Packages allow us to organize and group modules (or python files). Python requires a specific structure for package definitions. The directory name is the name of the package used in an import statement (e.g., import package_name). The submodules can be access as attributes of the package, as in package_name.submodule_name. In the example below, if you wanted to access functions contained in the geo module, you would use numseq.geo as your package path.

├── numseq
│   ├── __init__.py
│   ├── fib.py
│   ├── geo.py
│   ├── prime.py

__init__.py

The __init__.py file is a special placeholder file that designates a directory as a "python package". This prevents directories with a common name, such as 'string', from unintentionally hiding valid modules that occur later on the module search path. In the simplest case, __init__.py can just be an empty file, but it can also execute initialization code for the package or set the __all__ variable. For more about the special __init__.py file, see Python Packages

Part B: fib

Within the numseq package, create a module named fib.py. Within the fib module, define a single function, fib(n), that returns the nth Fibonacci number. The first 10 terms of the Fibonacci sequence are

[0, 1, 1, 2, 3, 5, 8, 13, 21, 34 ...]

Make sure that your fib(n) function correctly handles values of n <= 0. If you choose to implement fib(n) as a recursive function, your code will have problems if it does not handle valus of n <= 0.

Part C: geo

Within the numseq package, create a module named geo.py. Within this geo module, define 3 functions:

• square(n): Returns the nth term of the numbers that can be arranged into square geometric shapes [1, 4, 9, 16, 25 ... ]
  
  

• triangle(n) : Returns the nth term of the numbers that can be arranged in triangular geometric shapes [1, 3, 6, 10, 15, 21, 28, 36, 45, 55 ... ]
  
  

• cube(n): Returns the nth term of the numbers that can be arranged as symmetric cube shapes [1, 8, 27, 64 ...]
  
  

Part D: prime

Finally, create a module named prime.py within the numseq package. Define the following functions:

• primes(n): Returns a list of all prime numbers less than n
• is_prime(m): Returns a boolean indicating whether m is a prime number

Testing

• NOTE: The tests are provided in this assignment. You do not have to modify any of the tests or move test files or folders, even if they have some "TODOs" inside. Those comments are for our curriculum devs!
• Try out the VS Code built-in test discovery feature to run and debug individual tests. Please read this article to enable this feature in your VS Code. You can view the test output in the OUTPUT tab of your integrated terminal window by selecting the "Python Test Log" dropdown.
• Alternately, you can run the tests from the command line. To discover and run all tests:

% python -m unittest discover

• To run only one test (in this case, the prime test):

% python -m unittest test_numseq.TestNumseq.test_prime

• Performance timing tests: These tests are included in the test suite, but your solution is not required to pass these timing performance tests.
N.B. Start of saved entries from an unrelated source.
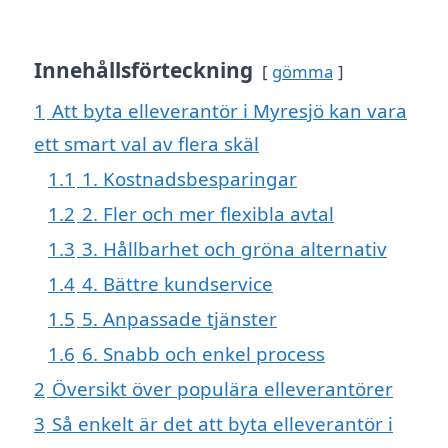
Innehållsförteckning
gömma
1
Att byta elleverantör i Myresjö kan vara
ett smart val av flera skäl
1.1
1. Kostnadsbesparingar
1.2
2. Fler och mer flexibla avtal
1.3
3. Hållbarhet och gröna alternativ
1.4
4. Bättre kundservice
1.5
5. Anpassade tjänster
1.6
6. Snabb och enkel process
2
Översikt över populära elleverantörer
3
Så enkelt är det att byta elleverantör i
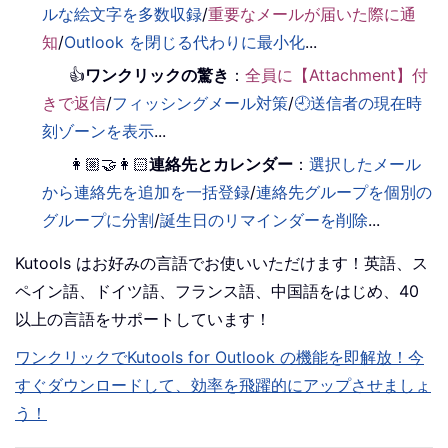
ルな絵文字を多数収録
/
重要なメールが届いた際に通
知
/
Outlook を閉じる代わりに最小化
...
👍
ワンクリックの驚き
：
全員に【Attachment】付
きで返信
/
フィッシングメール対策
/
🕘送信者の現在時
刻ゾーンを表示
...
👩🏼‍🤝‍👩🏻
連絡先とカレンダー
：
選択したメール
から連絡先を追加を一括登録
/
連絡先グループを個別の
グループに分割
/
誕生日のリマインダーを削除
...
Kutools はお好みの言語でお使いいただけます！英語、ス
ペイン語、ドイツ語、フランス語、中国語をはじめ、40
以上の言語をサポートしています！
ワンクリックでKutools for Outlook の機能を即解放！今
すぐダウンロードして、効率を飛躍的にアップさせましょ
う！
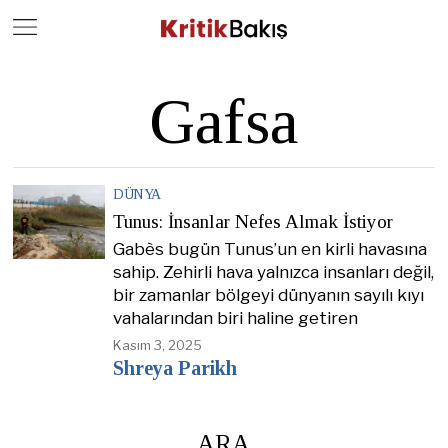
Close
Geç
Gafsa
DÜNYA
Tunus: İnsanlar Nefes Almak İstiyor
Gabès bugün Tunus’un en kirli havasına
sahip. Zehirli hava yalnızca insanları değil,
bir zamanlar bölgeyi dünyanın sayılı kıyı
vahalarından biri haline getiren
Kasım 3, 2025
Shreya Parikh
ARA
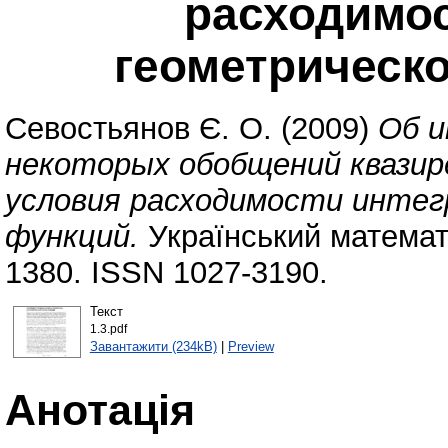
расходимос
геометрическ
Севостьянов Є. О.
(2009)
Об и
некоторых обобщений квазир
условия расходимости интег
функций.
Український математи
1380. ISSN 1027-3190.
Текст
1.3.pdf
Завантажити (234kB)
|
Preview
Анотація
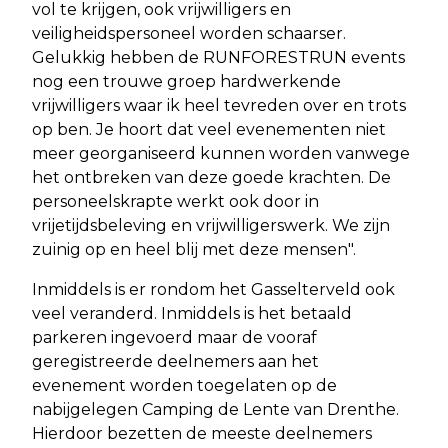
vol te krijgen, ook vrijwilligers en
veiligheidspersoneel worden schaarser.
Gelukkig hebben de RUNFORESTRUN events
nog een trouwe groep hardwerkende
vrijwilligers waar ik heel tevreden over en trots
op ben. Je hoort dat veel evenementen niet
meer georganiseerd kunnen worden vanwege
het ontbreken van deze goede krachten. De
personeelskrapte werkt ook door in
vrijetijdsbeleving en vrijwilligerswerk. We zijn
zuinig op en heel blij met deze mensen".
Inmiddels is er rondom het Gasselterveld ook
veel veranderd. Inmiddels is het betaald
parkeren ingevoerd maar de vooraf
geregistreerde deelnemers aan het
evenement worden toegelaten op de
nabijgelegen Camping de Lente van Drenthe.
Hierdoor bezetten de meeste deelnemers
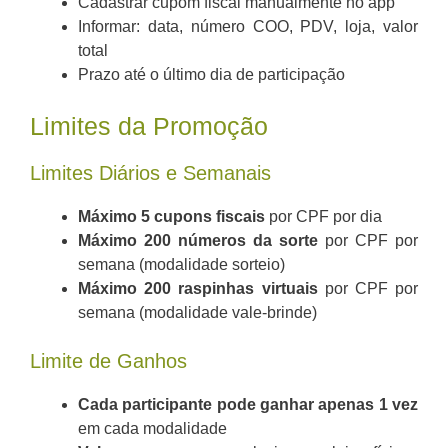
Cadastrar cupom fiscal manualmente no app
Informar: data, número COO, PDV, loja, valor
total
Prazo até o último dia de participação
Limites da Promoção
Limites Diários e Semanais
Máximo 5 cupons fiscais
por CPF por dia
Máximo 200 números da sorte
por CPF por
semana (modalidade sorteio)
Máximo 200 raspinhas virtuais
por CPF por
semana (modalidade vale-brinde)
Limite de Ganhos
Cada participante pode ganhar apenas 1 vez
em cada modalidade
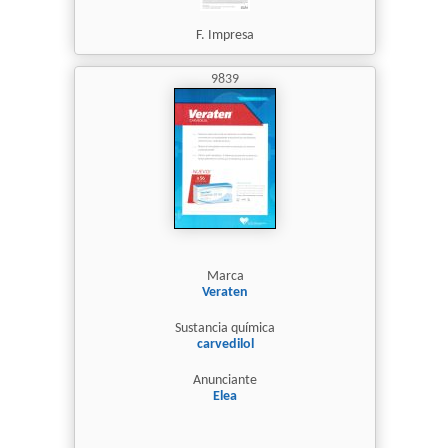
F. Impresa
9839
Marca
Veraten
Sustancia química
carvedilol
Anunciante
Elea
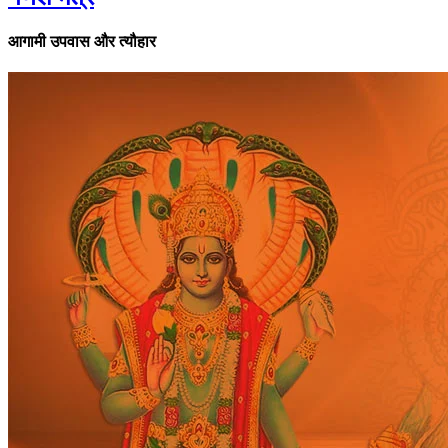
आगामी उपवास और त्यौहार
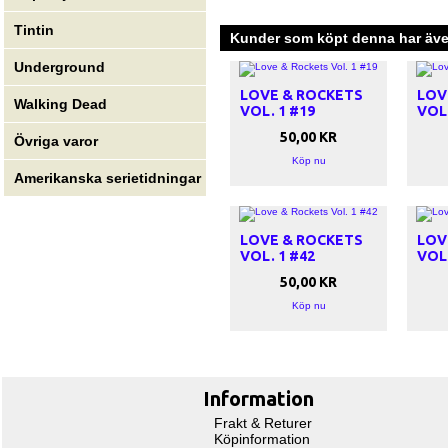
Tintin
Kunder som köpt denna har även
Underground
LOVE & ROCKETS
LOV
Walking Dead
VOL. 1 #19
VOL.
50,00 KR
Övriga varor
Köp nu
Amerikanska serietidningar
LOVE & ROCKETS
LOV
VOL. 1 #42
VOL.
50,00 KR
Köp nu
Information
Frakt & Returer
Köpinformation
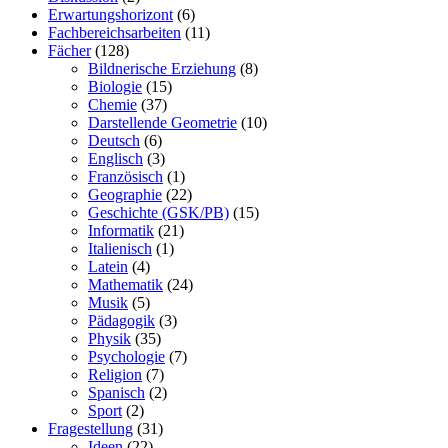
Erwartungshorizont
(6)
Fachbereichsarbeiten
(11)
Fächer
(128)
Bildnerische Erziehung
(8)
Biologie
(15)
Chemie
(37)
Darstellende Geometrie
(10)
Deutsch
(6)
Englisch
(3)
Französisch
(1)
Geographie
(22)
Geschichte (GSK/PB)
(15)
Informatik
(21)
Italienisch
(1)
Latein
(4)
Mathematik
(24)
Musik
(5)
Pädagogik
(3)
Physik
(35)
Psychologie
(7)
Religion
(7)
Spanisch
(2)
Sport
(2)
Fragestellung
(31)
Ideen
(22)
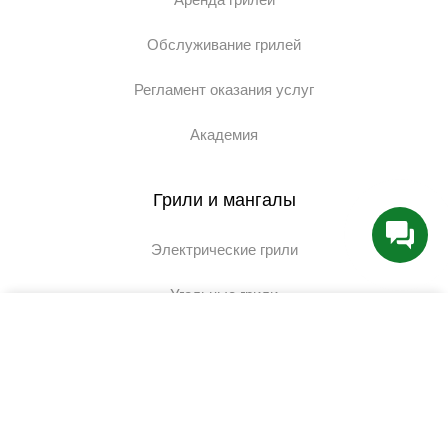
Обслуживание грилей
Регламент оказания услуг
Академия
Грили и мангалы
Электрические грили
Угольные грили
Как вам удобнее с нами связаться?
Газовые грили
Telegram
Керамические грили
WhatsApp
Пеллетные грили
Consider them to be "stretch goals" to see if you can write a performant algorithm.

• Your solution should pass all of the non timing-related tests, including the docstring tests.

PR (Pull Request) Workflow for this assignment

1. Fork this repository into your own personal GitHub account.
2. Clone your own repo to your local development machine.
3. Create a separate branch named dev and checkout the branch.
4. Commit your changes, then git push the branch back to your own GitHub account.
5. From your own GitHub repo, create a pull request (PR) from your dev branch back to your own master.
6. Copy/Paste the URL link to your PR as your assignment submission.
7. Your grader will post code review comments inline within your pull request in your GitHub account. Be sure to respond to any comments and make requested changes. RESUBMIT a new link to your PR after making changes. This is the code review iteration cycle.